Bump for Buddy. Unfortunately his foster home are not able to keep him after next week so he may need to come back into kennels.


----------



## bigdaddy (Feb 5, 2011)

he is STUNNING to far to travel


----------



## Jackie99 (Mar 5, 2010)

Really hope he finds a very deserving home


----------



## EmCHammer (Dec 28, 2009)

He seems to be enjoying the sunshine too!


----------



## EmCHammer (Dec 28, 2009)

Unfortunately Buddy's foster family are moving and cannot take him with them so he is unfortunately having to come into Kennels; poor chap will be wondering whats going on.

He would make a wonderful family pet, he is steady and gentle and good with children and potentially cats.


----------



## EmCHammer (Dec 28, 2009)

Buddy is shortly moving into the care of a rescue in Hull ..

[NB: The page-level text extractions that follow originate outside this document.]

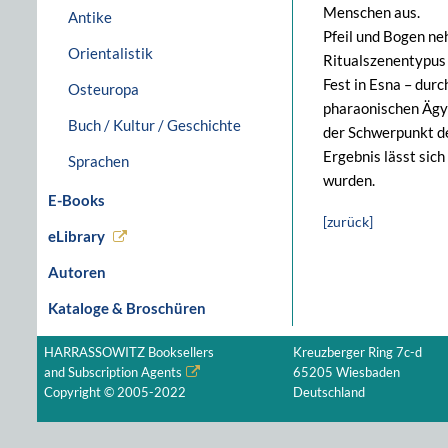
Menschen aus.
Antike
Pfeil und Bogen ne
Orientalistik
Ritualszenentypus 
Fest in Esna – dur
Osteuropa
pharaonischen Ägyp
Buch / Kultur / Geschichte
der Schwerpunkt de
Ergebnis lässt sich
Sprachen
wurden.
E-Books
[zurück]
eLibrary
Autoren
Kataloge & Broschüren
HARRASSOWITZ Booksellers
Kreuzberger Ring 7c-d
and Subscription Agents
65205 Wiesbaden
Copyright © 2005-2022
Deutschland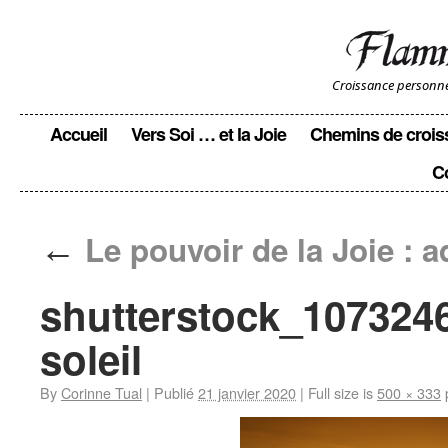
Croissance personnell
Accueil
Vers Soi … et la Joie
Chemins de crois
C
←
Le pouvoir de la Joie : 
shutterstock_107324
soleil
By
Corinne Tual
|
Publié
21 janvier 2020
|
Full size is
500 × 333
p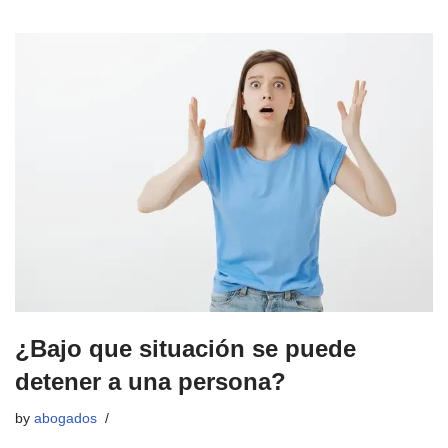
¿Bajo que situación se puede
detener a una persona?
by
abogados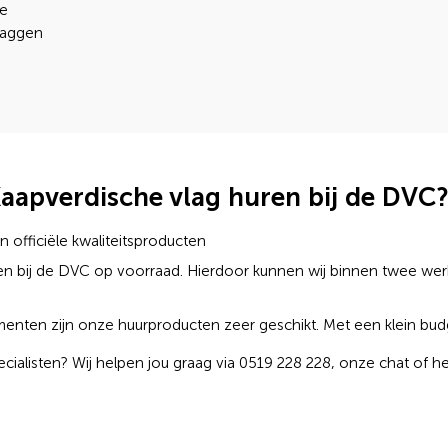
de
laggen
apverdische vlag huren bij de DVC?
 officiële kwaliteitsproducten
ggen bij de DVC op voorraad. Hierdoor kunnen wij binnen twee w
ementen zijn onze huurproducten zeer geschikt. Met een klein bud
ecialisten? Wij helpen jou graag via 0519 228 228, onze chat of h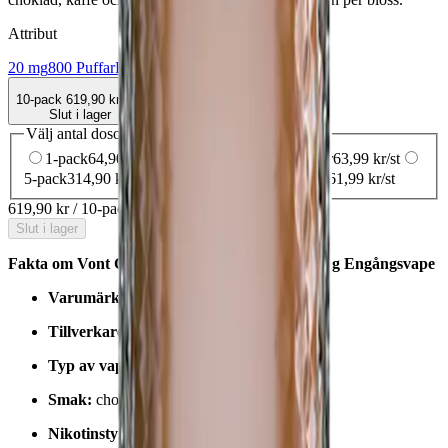
Attribut
20 mg
800 Puffar
Engångsvape
Vape
Vont
10-pack
619,90 kr
Slut i lager
Välj antal dosor
1-pack
64,90 kr
64,90 kr
/st
3-pack
191,97 kr
63,99 kr
/st
5-pack
314,90 kr
62,98 kr
/st
10-pack
619,90 kr
61,99 kr
/st
619,90 kr
/
10-pack
Slut i lager
Fakta om Vont Cube Creamy Tobacco 800 20mg Engångsvape
Varumärke:
Vont
Tillverkare / leverantör:
Vont AB
Typ av vape:
engångsvape
Smak:
choklad, kaffe & tobak
Nikotinstyrka
:
20 mg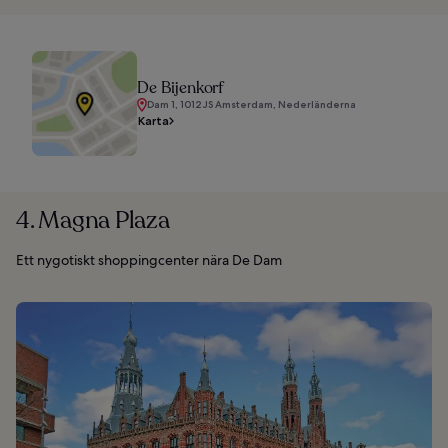
De Bijenkorf
Dam 1, 1012 JS Amsterdam, Nederländerna
Karta
4. Magna Plaza
Ett nygotiskt shoppingcenter nära De Dam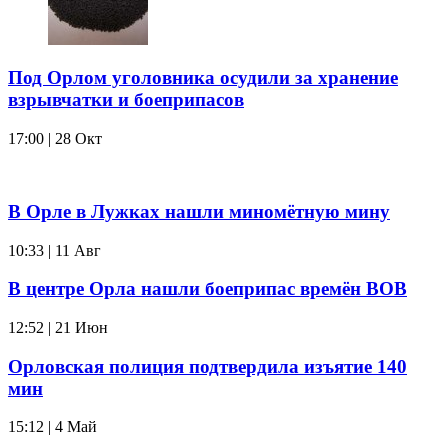
Под Орлом уголовника осудили за хранение
взрывчатки и боеприпасов
17:00 | 28 Окт
В Орле в Лужках нашли миномётную мину
10:33 | 11 Авг
В центре Орла нашли боеприпас времён ВОВ
12:52 | 21 Июн
Орловская полиция подтвердила изъятие 140
мин
15:12 | 4 Май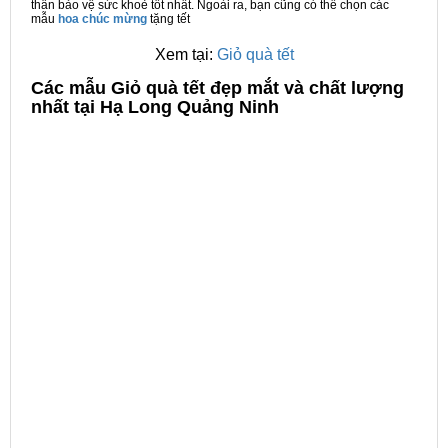
thân bảo vệ sức khoẻ tốt nhất. Ngoài ra, bạn cũng có thể chọn các
mẫu
hoa chúc mừng
tặng tết
Xem tại:
Giỏ quà tết
C
ác mẫu Giỏ quà tết đẹp mắt và chất lượng
nhất tại Hạ Long Quảng Ninh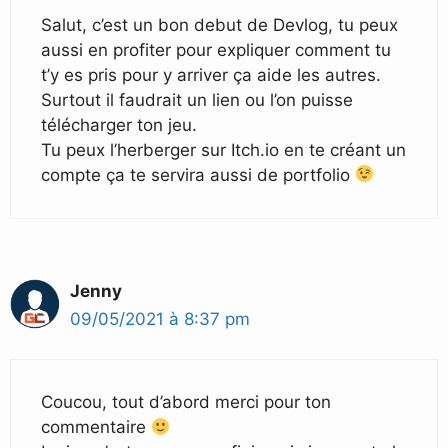
Salut, c’est un bon debut de Devlog, tu peux
aussi en profiter pour expliquer comment tu
t’y es pris pour y arriver ça aide les autres.
Surtout il faudrait un lien ou l’on puisse
télécharger ton jeu.
Tu peux l’herberger sur Itch.io en te créant un
compte ça te servira aussi de portfolio
Jenny
09/05/2021 à 8:37 pm
Coucou, tout d’abord merci pour ton
commentaire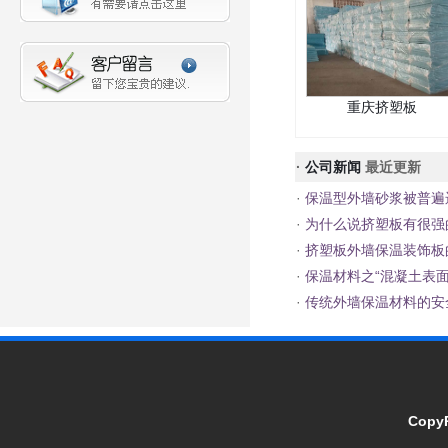
重庆挤塑板
·
公司新闻
最近更新
·
保温型外墙砂浆被普遍
·
为什么说挤塑板有很强
·
挤塑板外墙保温装饰板
·
保温材料之“混凝土表面
·
传统外墙保温材料的安
CopyR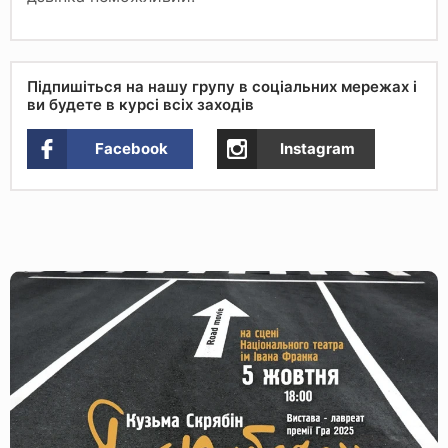
Підпишіться на нашу групу в соціальних мережах і
ви будете в курсі всіх заходів
Facebook
Instagram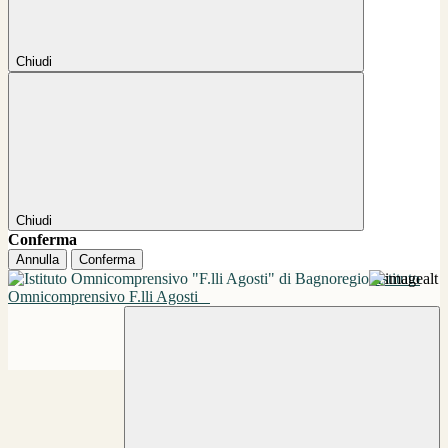
Chiudi
Chiudi
Conferma
Annulla
Conferma
Istituto
Omnicomprensivo F.lli Agosti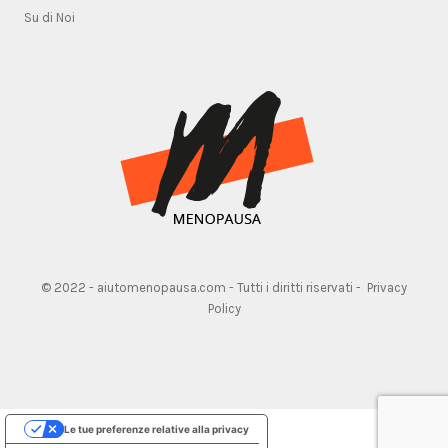
Su di Noi
© 2022 - aiutomenopausa.com - Tutti i diritti riservati -
Privacy
Policy
Le tue preferenze relative alla privacy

At rochdale dog rescue our main work is finding rescue spaces for pound dogs facing being put to sleep and we are not principally a rehoming rescue, although we do look for homes for the longer termers etc, esp when we have been able to assess, neuter, chip etc - but we don't have our own kennels for people to visit.

Hopefully when Buddy is at a rehoming centre with lots of visitors someone will quickly fall for him - he is a lovely steady chap


----------